The Pain Coach approach focuses upon what the person wants in their life and how they want their life to be: focus on what you want, not what you don’t want. See how often we do the latter, and sure enough…. . This is why coaching offers so much because we tap into the person’s strengths to move on towards their picture of success. We have a clear direction and steps to take each day. It is a challenge, but coaching encourages and supports the person to live their best life, to show up in the best version of themselves, and to reach their potential.
What would it be like if you had a process?
How would you feel about supporting, encouraging and coaching people suffering chronic pain if you knew that you had a process in place? Would this have a positive impact upon their lives? Your practice? Your stress levels? Costs?

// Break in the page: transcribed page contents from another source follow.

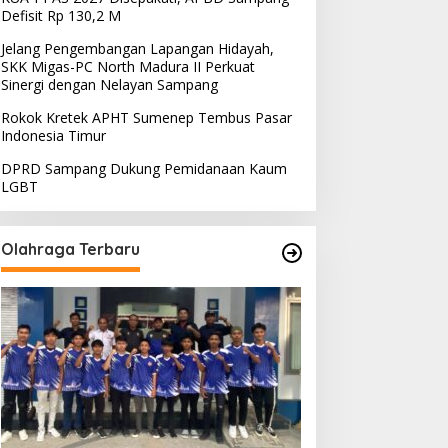
Defisit Rp 130,2 M
Jelang Pengembangan Lapangan Hidayah,
SKK Migas-PC North Madura II Perkuat
Sinergi dengan Nelayan Sampang
Rokok Kretek APHT Sumenep Tembus Pasar
Indonesia Timur
DPRD Sampang Dukung Pemidanaan Kaum
LGBT
Olahraga Terbaru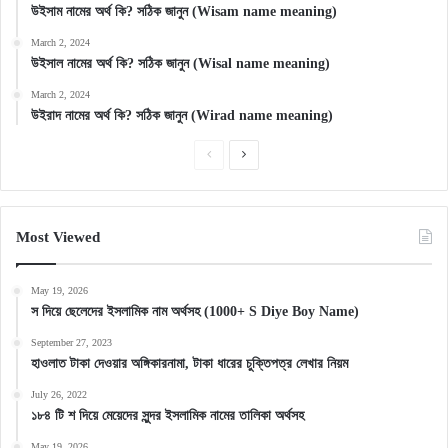
উইসাম নামের অর্থ কি? সঠিক জানুন (Wisam name meaning)
March 2, 2024
উইসাল নামের অর্থ কি? সঠিক জানুন (Wisal name meaning)
March 2, 2024
উইরাদ নামের অর্থ কি? সঠিক জানুন (Wirad name meaning)
Previous
Next
page
page
Most Viewed
May 19, 2026
স দিয়ে ছেলেদের ইসলামিক নাম অর্থসহ (1000+ S Diye Boy Name)
September 27, 2023
হাওলাত টাকা দেওয়ার অঙ্গিকারনামা, টাকা ধারের চুক্তিপত্র লেখার নিয়ম
July 26, 2022
১৮৪ টি শ দিয়ে মেয়েদের সুন্দর ইসলামিক নামের তালিকা অর্থসহ
May 19, 2026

Your process includes a range of ways that you address particular problems that arise together with resources to call upon. Within each session you have 1-2 key points to cover. Sessions are scheduled according to the priorities for that person. This removes some of the time pressure because instead of trying to cram in as much as possible, or prescribing as the first port of call, you know that you have a number of appointments set up for particular issues to be discussed and acted upon.
In essence, when a person has an idea about what is happening, why, what they must do, what the clinician will do and over a rough time period, they will be satisfied and engage. The trusted advisor status is vital when working with someone suffering chronic pain. This takes time and follows reliable, compassionate care, i.e./ positive actions in line with the person’s needs.
There are many pressures upon GPs. From society, patients, and themselves to deliver the best care. Resources are always limited in some shape or form, in particular the most valuable one: time. This being the case, we must work out the best ways of moving forward. For chronic pain, currently the greatest health burden, creating a process within your practice that enables you to listen (deeply) to the patient, and step by step meet their needs will increase efficiency and improve outcomes. Within this process, pain coaching is a means of working with the person so that they can reach their potential.